■ **Your goal**
Search the entries for the word "сама" and report each line that has it.

■ **Extracted entries**
----------

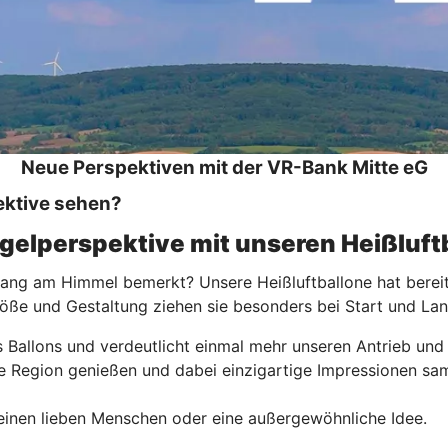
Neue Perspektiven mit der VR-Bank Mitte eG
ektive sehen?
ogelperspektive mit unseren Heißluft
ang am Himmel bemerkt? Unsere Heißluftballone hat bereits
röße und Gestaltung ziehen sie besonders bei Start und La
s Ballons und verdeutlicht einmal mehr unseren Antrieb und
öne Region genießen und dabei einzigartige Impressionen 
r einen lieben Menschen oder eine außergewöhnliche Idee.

----------

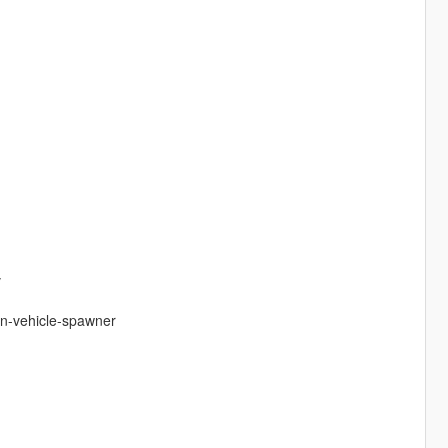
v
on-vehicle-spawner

----------

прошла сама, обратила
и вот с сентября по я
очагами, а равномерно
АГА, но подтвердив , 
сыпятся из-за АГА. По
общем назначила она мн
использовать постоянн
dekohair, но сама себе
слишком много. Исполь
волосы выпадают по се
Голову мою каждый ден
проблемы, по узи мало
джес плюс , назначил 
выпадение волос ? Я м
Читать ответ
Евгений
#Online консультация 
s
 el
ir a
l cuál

----------

■ **Expected output**
прошла сама, обратила
dekohair, но сама себе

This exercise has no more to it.